FEATURE1 June 2022

A global impact?

Brexit Features Media Public Sector Trends UK Youth

Do the government’s global Britain ambitions hit the mark for the marketing and advertising sector? Or do they outstrip the abilities of the UK’s talent pool? The Debating Group ran a parliamentary event considering the arguments on both sides.

UK election house of parliament_crop

Last week, parliament heard a debate chaired by Tulip Siddiq MP and run by The Debating Group focusing on the impact of the governments ‘global Britain’ policies on advertising and marketing. The debate proposition was titled The government’s global Britain ambitions currently far outstrip the abilities of the UK’s talent pool, and the debate centred on how advertising was playing its role in the UK’s post-Brexit future and trade.

Speaking against the motion, Peter Markey, chief marketing officer at Boots, said that while there was undoubtedly a lot of talented people working in marketing, more investment in skills was urgently required.

“The talent we have got deserves recognition and praise for the role it plays in driving business growth,” he explained.

“The industry is doing amazing work, but the question at the heart of this debate is not whether we have talented marketers and do good work, but whether talent is keeping pace with the industry and are we investing enough for the opportunities and challenges that lie ahead.”

Markey said skills “have been falling behind”, with core digital skills declining. He added that many marketing directors had a worse understanding of e-commerce, digital, paid search and other skills than staff who were one to two years into their marketing careers. There was a similar gap when it came to knowledge of sustainability, adding that staff “are feeling around in the dark through a really key topic without the right skills or training”.

Markey said diversity was still an issue, with only 12.5% of employees coming from a working-class background, despite 14% being upper middle class and 42% middle class. Upper-class and middle-class social groups were also more likely to hold leadership positions.

“If we truly want to be a global Britain, haven’t we got to represent Britain?” said Markey. “Haven’t we got to represent the country and customers we serve? With only the elite leading, what is happening to the talent coming through that truly represents everything that is amazing about the country we live in?”

Many people don’t believe marketing is appreciated within their organisation or properly understood, Markey said, and “training and development is not keeping pace with the fast-moving nature of the business world”, with a risk that marketing is seen as a “cost, not an investment”.

“This can be fixable. With the right investment, and with the right focus in the right areas, we can make marketing a bigger powerhouse,” Markey added.

Kate Burnett, general manager at the DMA Talent, part of the Data & Marketing Association, said that while there is talent and a need for optimism, “this is about the volume and about the future of the industry”.

She said there is a need for “more marketing and more marketers” to help small to medium enterprises recover from the Covid-19 pandemic, and a stronger partnership between education, business and government to help with reskilling and upskilling.
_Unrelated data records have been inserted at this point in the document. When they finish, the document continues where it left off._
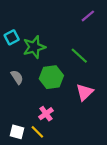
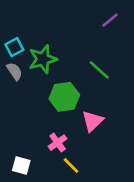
gray semicircle: (17, 77) -> (14, 71), moved
pink triangle: (85, 92) -> (93, 121), moved
yellow line: (37, 132) -> (71, 165), moved

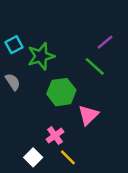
purple line: (110, 20) -> (105, 42), moved
gray semicircle: (14, 71) -> (13, 82), moved
white square: (21, 165) -> (33, 157), moved, turned 30

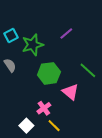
purple line: (105, 42) -> (66, 33), moved
green line: (95, 66) -> (88, 70), moved
pink triangle: (88, 115) -> (70, 92), turned -36

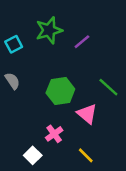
green star: (33, 45) -> (49, 30), moved
yellow line: (54, 126) -> (86, 155), moved

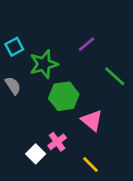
green star: (49, 30) -> (44, 64), moved
green line: (108, 87) -> (115, 76), moved
white square: (33, 155) -> (36, 154), moved

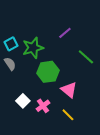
cyan square: (14, 47) -> (11, 44), moved
white square: (36, 154) -> (23, 101), moved
yellow line: (91, 165) -> (68, 115), moved

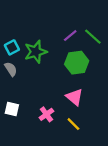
green line: (86, 57) -> (93, 37), moved
green hexagon: (48, 72) -> (77, 63), moved
white square: (23, 101) -> (12, 109), moved, turned -32

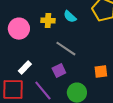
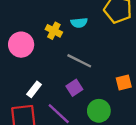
cyan semicircle: (70, 17) -> (79, 23), turned -40
yellow cross: (48, 21) -> (54, 31), turned 32

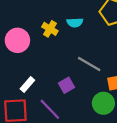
gray line: (79, 61) -> (89, 64), moved
green circle: (99, 111) -> (103, 103), moved

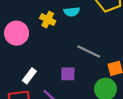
purple square: (67, 85) -> (68, 74), turned 35

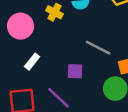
white rectangle: (29, 76) -> (32, 62), moved

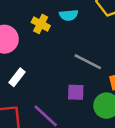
purple square: (75, 71) -> (76, 92), moved

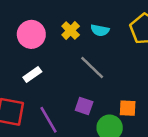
gray line: (88, 62) -> (92, 67), moved

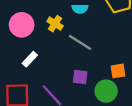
yellow cross: (71, 31) -> (55, 24), moved

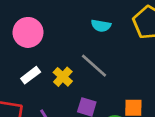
yellow cross: (55, 24) -> (63, 77), moved

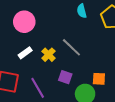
cyan semicircle: (101, 26) -> (82, 11), moved, turned 64

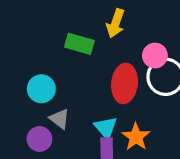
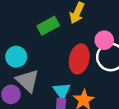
green rectangle: (79, 44) -> (48, 26), turned -50
gray triangle: (60, 119) -> (28, 81), size x1.5

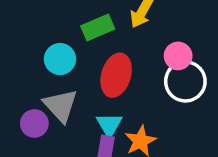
cyan circle: (16, 57) -> (60, 59), moved
red ellipse: (79, 59) -> (116, 75), moved

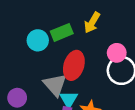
cyan circle: (60, 59) -> (38, 40), moved
gray triangle: (61, 106) -> (55, 85), moved

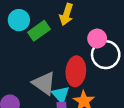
cyan circle: (38, 40) -> (19, 20), moved
red ellipse: (74, 65) -> (76, 71), moved

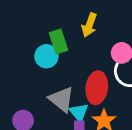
cyan circle: (19, 20) -> (46, 56), moved
green rectangle: (39, 31) -> (58, 42), turned -75

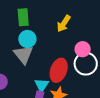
green rectangle: (58, 42) -> (23, 17), moved
gray triangle: (61, 99) -> (23, 55), moved

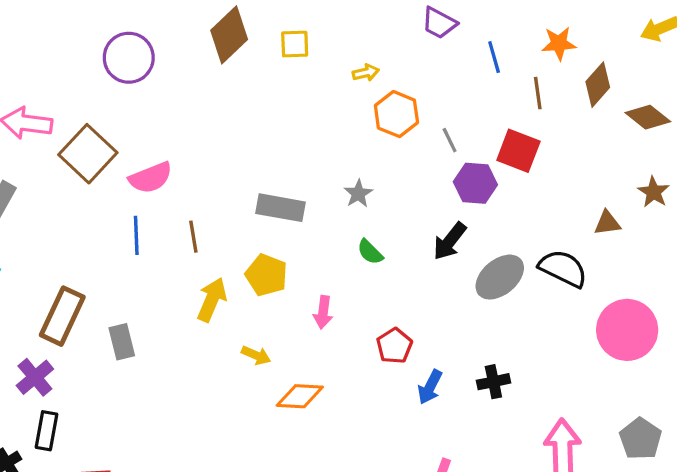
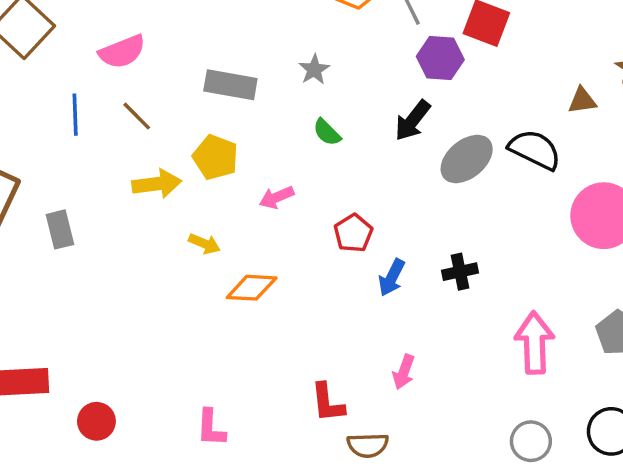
pink semicircle: (151, 178) -> (122, 52), moved
brown line: (193, 237) -> (137, 116), turned -36
yellow arrow: (212, 300) -> (157, 184), turned 60
pink arrow: (323, 312) -> (277, 197), turned 60

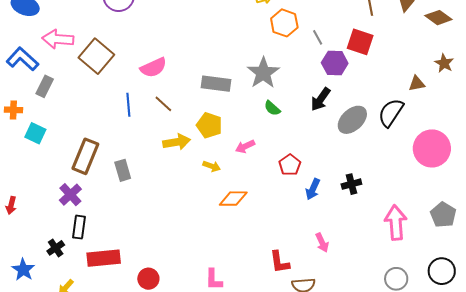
gray star: (314, 70) -> (263, 73), size x1.8
black semicircle: (535, 150) -> (391, 113), turned -80
yellow arrow: (204, 244) -> (212, 166), moved
pink arrow: (404, 372) -> (322, 243), turned -42

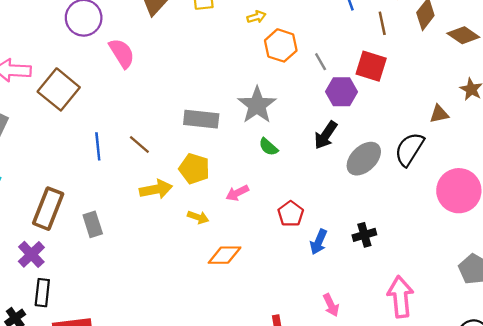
pink semicircle: (153, 68) -> (122, 53), moved, turned -96
pink arrow: (396, 223) -> (400, 297), moved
Diversity has to be boosted, Burnett maintained, with neurodiverse people an example of an untapped area for future recruits. “That’s just one example of different groups that would enhance this industry if we were prepared to train them and plan a little bit better.”

Burnett also banged the drum for apprenticeships. “Apprenticeships are potentially our biggest opportunity as an industry to both diversify our talent pool and to increase it too,” she explained. “It would put our industry in reach of so many different types of people, and our apprenticeship strategy should be sat proudly among our reskilling and graduate training programmes, which is currently not the case.

“We can’t hope to reach the heady heights of ‘global Britain’ if we can’t invest in the next generation of marketers and inspire them to join our industry.”

A global Britain
On the other side of the debate, Michael Moszynski, chief executive officer at London Advertising, said the UK has taken a leading role in responding to global challenges, and creativity is at its heart.

He argued there is great talent in the UK’s advertising sector, with advertising seeing 300% growth in the last decade and becoming the third biggest export for the UK. Strong technology and finance sectors can combine with creativity, he explained, to help the advertising economy.

“The advertising industry should seek to tap into this amazing creative talent we have,” Moszynski added. “We are not just punching above our weight – we are the heavyweight champions of the world.”

Aisling Conlon, international trade director at the Advertising Association, explained that the UK is one of the world’s best performing advertising sectors. She said that the UK is in a “better position to lead the digital revolution than any other nation”, with international trade at £11.7bn in 2020, the same as pre-pandemic 2019 for advertising and market research.

The US buys £1.2bn in advertising services from the UK, followed by Spain and Germany, Conlon added, and the UK is the largest advertising market in Europe and third in the world, behind China and the UK. The UK has a £5bn trade surplus for advertising, the biggest in Europe. “These figures do not tell the story of an industry that is being held back,” Conlon maintained. “It is a story of global success, creativity and opportunity.”

Conlon concluded that the UK “is a magnet for international talent”, adding that “with its pool of diverse skills, global talent and world-class creative capabilities, the UK advertising market is not just your gateway to Britain – it is your gateway to everywhere”.